----- Data to process -----
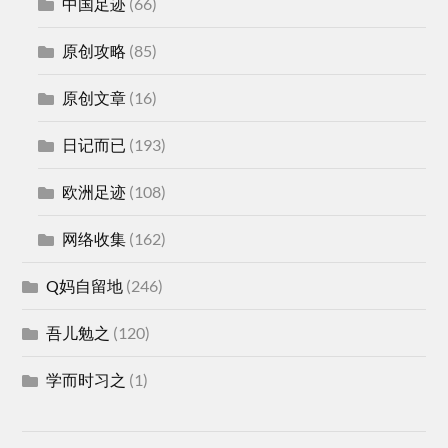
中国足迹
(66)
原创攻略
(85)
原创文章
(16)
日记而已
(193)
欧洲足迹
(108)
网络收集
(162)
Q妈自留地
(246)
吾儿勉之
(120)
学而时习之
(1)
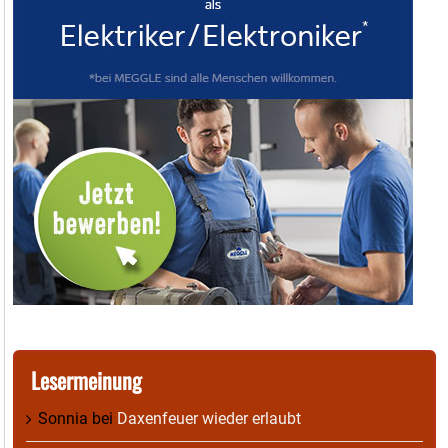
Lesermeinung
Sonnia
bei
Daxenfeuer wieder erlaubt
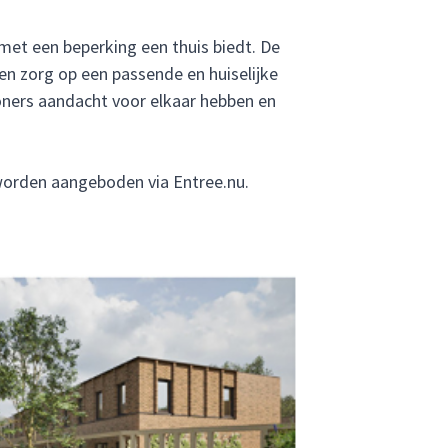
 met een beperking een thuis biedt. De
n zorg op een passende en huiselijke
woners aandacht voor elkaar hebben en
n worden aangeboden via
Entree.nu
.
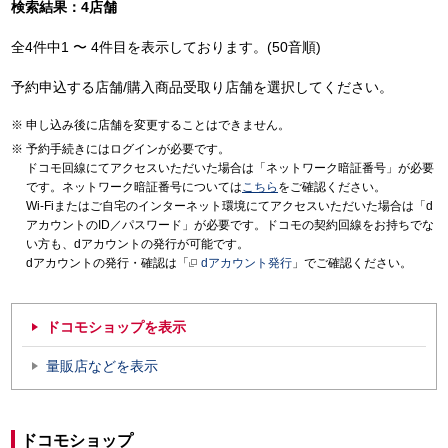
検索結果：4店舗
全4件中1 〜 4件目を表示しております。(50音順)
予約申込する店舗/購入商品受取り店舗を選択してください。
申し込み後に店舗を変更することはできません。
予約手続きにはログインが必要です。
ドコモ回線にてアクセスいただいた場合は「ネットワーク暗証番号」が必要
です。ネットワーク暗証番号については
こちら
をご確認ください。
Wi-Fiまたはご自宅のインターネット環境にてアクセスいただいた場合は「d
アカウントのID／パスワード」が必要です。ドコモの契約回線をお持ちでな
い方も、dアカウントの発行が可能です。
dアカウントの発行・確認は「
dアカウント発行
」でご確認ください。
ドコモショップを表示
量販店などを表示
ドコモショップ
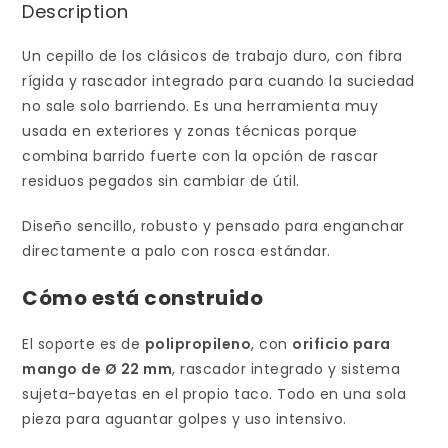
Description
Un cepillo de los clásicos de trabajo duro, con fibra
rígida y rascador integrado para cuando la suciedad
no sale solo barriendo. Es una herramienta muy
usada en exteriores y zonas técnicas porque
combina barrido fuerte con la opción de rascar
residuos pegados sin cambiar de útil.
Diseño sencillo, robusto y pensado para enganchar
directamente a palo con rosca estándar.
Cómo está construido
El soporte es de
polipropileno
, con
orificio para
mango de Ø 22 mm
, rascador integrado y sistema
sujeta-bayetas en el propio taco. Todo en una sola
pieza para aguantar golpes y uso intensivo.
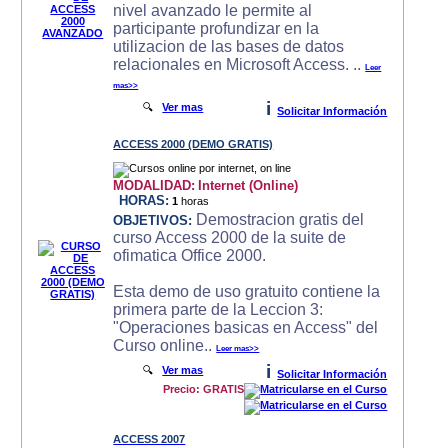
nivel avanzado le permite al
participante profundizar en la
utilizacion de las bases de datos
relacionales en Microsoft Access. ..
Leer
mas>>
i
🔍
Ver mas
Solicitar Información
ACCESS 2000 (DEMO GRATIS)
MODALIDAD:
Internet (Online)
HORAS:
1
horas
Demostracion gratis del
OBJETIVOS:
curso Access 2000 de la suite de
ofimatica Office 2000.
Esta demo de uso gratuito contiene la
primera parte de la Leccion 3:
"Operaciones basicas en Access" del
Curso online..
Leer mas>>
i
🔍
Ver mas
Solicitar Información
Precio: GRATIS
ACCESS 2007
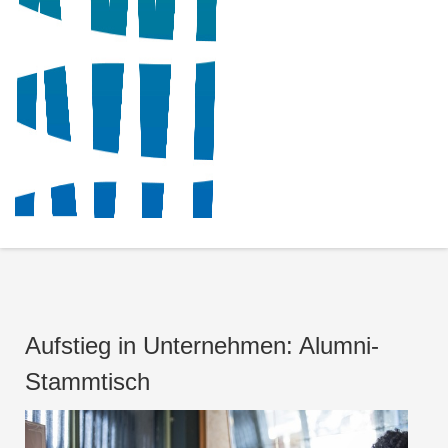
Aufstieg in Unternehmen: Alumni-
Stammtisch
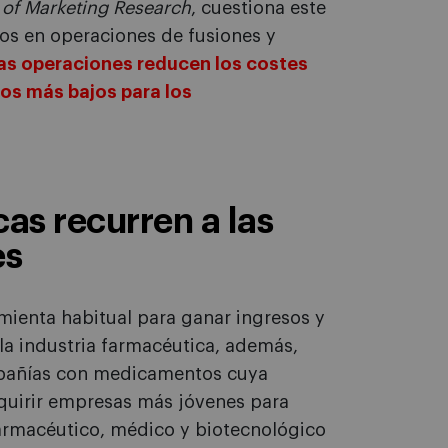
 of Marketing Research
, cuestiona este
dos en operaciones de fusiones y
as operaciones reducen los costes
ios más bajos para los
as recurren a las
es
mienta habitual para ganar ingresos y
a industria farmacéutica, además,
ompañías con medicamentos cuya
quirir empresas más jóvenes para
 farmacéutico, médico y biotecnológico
-----
----- Data to process -----
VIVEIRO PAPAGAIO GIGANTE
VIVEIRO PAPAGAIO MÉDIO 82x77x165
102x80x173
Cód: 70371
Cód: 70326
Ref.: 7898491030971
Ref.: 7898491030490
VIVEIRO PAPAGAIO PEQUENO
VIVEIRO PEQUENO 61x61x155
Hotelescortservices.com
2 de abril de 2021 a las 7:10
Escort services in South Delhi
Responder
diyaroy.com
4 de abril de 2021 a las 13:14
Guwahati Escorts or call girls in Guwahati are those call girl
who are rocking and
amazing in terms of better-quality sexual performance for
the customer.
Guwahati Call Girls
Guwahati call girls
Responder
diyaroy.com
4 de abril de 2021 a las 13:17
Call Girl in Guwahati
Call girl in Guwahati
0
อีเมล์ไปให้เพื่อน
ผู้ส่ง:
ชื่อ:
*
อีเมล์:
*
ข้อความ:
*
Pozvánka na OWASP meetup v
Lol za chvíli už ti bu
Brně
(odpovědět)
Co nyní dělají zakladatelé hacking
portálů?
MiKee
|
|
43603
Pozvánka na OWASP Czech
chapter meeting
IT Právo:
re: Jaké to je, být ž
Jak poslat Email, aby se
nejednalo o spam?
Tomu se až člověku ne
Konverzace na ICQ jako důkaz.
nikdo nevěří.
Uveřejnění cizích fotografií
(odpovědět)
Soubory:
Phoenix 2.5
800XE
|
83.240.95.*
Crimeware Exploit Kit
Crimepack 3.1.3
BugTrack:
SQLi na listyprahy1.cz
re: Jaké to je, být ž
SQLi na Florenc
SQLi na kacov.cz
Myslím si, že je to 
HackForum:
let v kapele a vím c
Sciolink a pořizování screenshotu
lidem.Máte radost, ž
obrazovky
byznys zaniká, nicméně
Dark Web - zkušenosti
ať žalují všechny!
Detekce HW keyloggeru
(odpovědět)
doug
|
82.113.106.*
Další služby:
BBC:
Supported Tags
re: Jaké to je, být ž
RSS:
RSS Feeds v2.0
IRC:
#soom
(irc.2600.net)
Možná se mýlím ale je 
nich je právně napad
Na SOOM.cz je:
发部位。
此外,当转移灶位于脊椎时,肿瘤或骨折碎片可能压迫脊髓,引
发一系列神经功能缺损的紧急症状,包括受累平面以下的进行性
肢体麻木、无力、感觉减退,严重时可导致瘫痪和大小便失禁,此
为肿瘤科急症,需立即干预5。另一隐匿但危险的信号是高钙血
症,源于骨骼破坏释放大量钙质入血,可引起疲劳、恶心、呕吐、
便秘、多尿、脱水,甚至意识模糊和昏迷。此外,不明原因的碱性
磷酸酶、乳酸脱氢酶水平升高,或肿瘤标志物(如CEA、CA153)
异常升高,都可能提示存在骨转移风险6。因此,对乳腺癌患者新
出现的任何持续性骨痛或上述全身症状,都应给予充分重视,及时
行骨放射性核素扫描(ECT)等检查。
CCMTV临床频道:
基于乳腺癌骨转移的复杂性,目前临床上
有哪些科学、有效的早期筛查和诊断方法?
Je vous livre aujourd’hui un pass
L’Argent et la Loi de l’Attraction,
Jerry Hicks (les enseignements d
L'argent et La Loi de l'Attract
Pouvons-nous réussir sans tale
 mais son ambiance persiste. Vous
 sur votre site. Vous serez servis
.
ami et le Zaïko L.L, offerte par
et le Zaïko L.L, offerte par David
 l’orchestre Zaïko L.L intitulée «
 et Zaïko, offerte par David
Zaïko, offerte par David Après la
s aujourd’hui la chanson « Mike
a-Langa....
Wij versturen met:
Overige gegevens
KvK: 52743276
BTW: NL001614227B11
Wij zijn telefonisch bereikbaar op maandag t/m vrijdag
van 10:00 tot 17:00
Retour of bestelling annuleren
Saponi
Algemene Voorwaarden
-----
▶ Problem details:
Would you give again, exactly, the lines in the data above that run from the line containing "n worden aangeboden via" to the line containing "rígida y rascador"? Include both ends and no pictures.

▶ Output:
n worden aangeboden via
Entree.nu
.
検索結果：4店舗
全4件中1 〜 4件目を表示しております。(50音順)
予約申込する店舗/購入商品受取り店舗を選択してください。
申し込み後に店舗を変更することはできません。
予約手続きにはログインが必要です。
ドコモ回線にてアクセスいただいた場合は「ネットワーク暗証番号」が必要
です。ネットワーク暗証番号については
こちら
をご確認ください。
Wi-Fiまたはご自宅のインターネット環境にてアクセスいただいた場合は「d
アカウントのID／パスワード」が必要です。ドコモの契約回線をお持ちでな
い方も、dアカウントの発行が可能です。
dアカウントの発行・確認は「
dアカウント発行
」でご確認ください。
ドコモショップを表示
量販店などを表示
ドコモショップ
Description
Un cepillo de los clásicos de trabajo duro, con fibra
rígida y rascador integrado para cuando la suciedad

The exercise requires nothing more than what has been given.